Registered: 04/18/07
Posts: 954
Loc: Ohio
 Originally Posted By: Priest's Grandson
 Originally Posted By: GMmcnabb
I do beleive that ordination of married men is a distinct possibility and I would love for it to occur. But we can not just make changes in the blink of an eye. Look what happened in the west when we made changes in the blink of an eye 40 years ago. A married latin clergy is something that needs to slowly be transitioned to along with a return to orthodoxy and better catechisis.


How do you slowly transition to married clergy? You either have them or you don't . . . whether you ordain a married man today or wait a hundred years, you'll either have married priests or you won't.


Arguably you would expand the exceptions slowly... First just Protestant converts... Than maybe men who have served as deacons for X number of years over the age of X....
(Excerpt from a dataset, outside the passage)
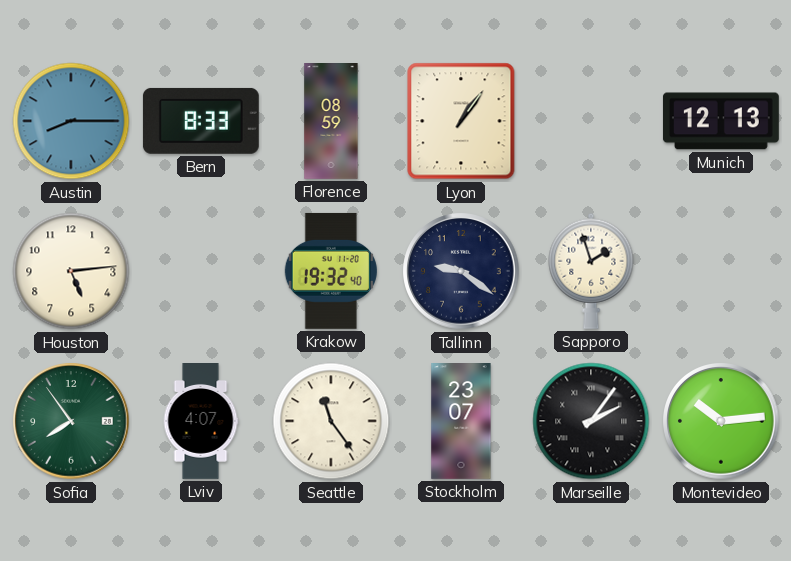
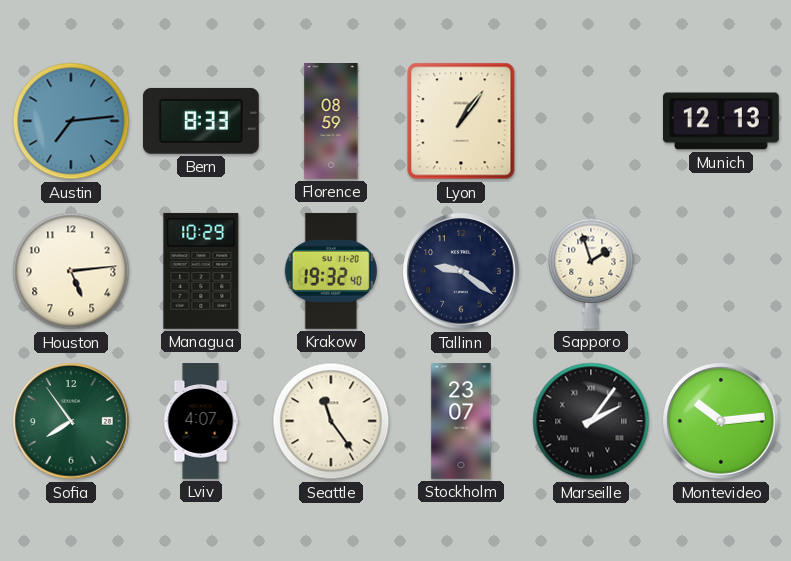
Austin: 8:15 -> 7:14
Managua: none -> 10:29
But again, I don't see any real pressing need coming down the pike on this one. For all the talk of the "shortage" that we have of clergy, in fact the real shortage is of the laity... Besides, the ratio of priests to faithful we have today is roughly the same as it was in 1900, and far better than it traditionally was in Mexico & South America.

I was recently doing some research at a local latin seminary that has doubled to almost 170 men in the past decade - most all of them under 30, and more are on the way.

So even this much speculation is rather of the "Angels-on-the-head-of-a-pin" variety.